In case it is not enough that L Brands has run afoul of various covenants in their deal, the New York-based private equity giant claims that the onset of the “extraordinary” COVID-19 crisis brings a “material adverse effect” clause in the parties’ agreement into effect, and thus, enables it to walk away from the deal without penalty. Such a clause essentially allows a buyer to terminate a proposed transaction or agreement if, as a result of an event or series of events, a significant or material deterioration in the financial health of the target or in the stability of the target’s business occurs between the signing of the agreement and the closing.

L Brands swiftly responded to Sycamore’s complaint with a lawsuit of its own on Thursday, April 23, asking the same court to uphold the terms of the deal, and asserting that “Sycamore’s current position is pure gamesmanship,” and “its invalid and improper termination” is little more than a quest to scoop up the Victoria’s Secret brand for less than the formerly-agreed upon price. 

In its countersuit, L Brands alleges that it was “completely transparent and forthcoming with Sycamore [about its plans to address the COVID-19 crisis when the parties signed the deal in February].” Well-versed on L Brands’ plans, representatives for Sycamore “raised no objection,” according to L Brands, and as recently as a week ago, Sycamore allegedly “assured L Brands that it intended to proceed with the transaction.” 

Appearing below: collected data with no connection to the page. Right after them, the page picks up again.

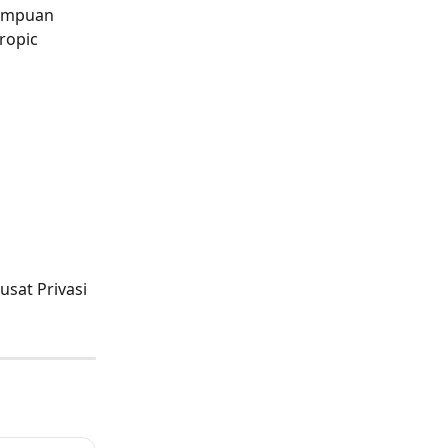
ampuan 
ropic 
sat Privasi 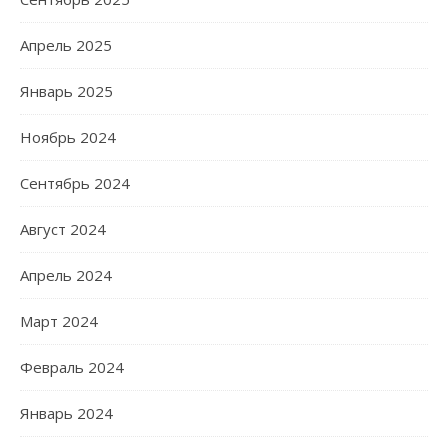
Апрель 2025
Январь 2025
Ноябрь 2024
Сентябрь 2024
Август 2024
Апрель 2024
Март 2024
Февраль 2024
Январь 2024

“Sycamore ignores a fundamental problem with its apparent case of buyer’s remorse,” according to L Brands. “At the time the parties negotiated the Agreement, the world was already well aware of the existence of COVID-19, and the parties agreed that Sycamore would bear the risk of any adverse impacts stemming from such a pandemic.” And referring to the “material adverse effect” clause that Sycamore points to in its initial complaint, L Brands claims that Sycamore’s argument is moot, as that very contract provision “expressly carves out impacts resulting from pandemics.”

Still yet, Sycamore filed a second complaint on Friday, April 24, in which it argued that if the parties’ deal was not already off the table, L Brand’s countersuit has formally “invalidated the financing that [Sycamore] had lined up” to acquire the company. Specifically, Sycamore claims that “L Brands’ claim for monetary damages against [it] and [its investors]” in connection with the lawsuit that it filed, has “triggered the expiration and termination of financing commitments” in connection with their deal. 

As the WSJ aptly stated last week, “With little precedent to go on, lawyers have been poring over merger agreements for vulnerabilities that could give regretful buyers a way out – or leverage to try to recut a deal for a lower price, given that most targets’ share prices have sunk.” To date, “They have found few loopholes, partly because sellers began making it harder for buyers to back out following the financial crisis when many private-equity firms tried to walk away from deals.”

*The initial case is SP VS Buyer v. L Brands, Inc., No. 2020-0297, Delaware Chancery Court (Wilmington).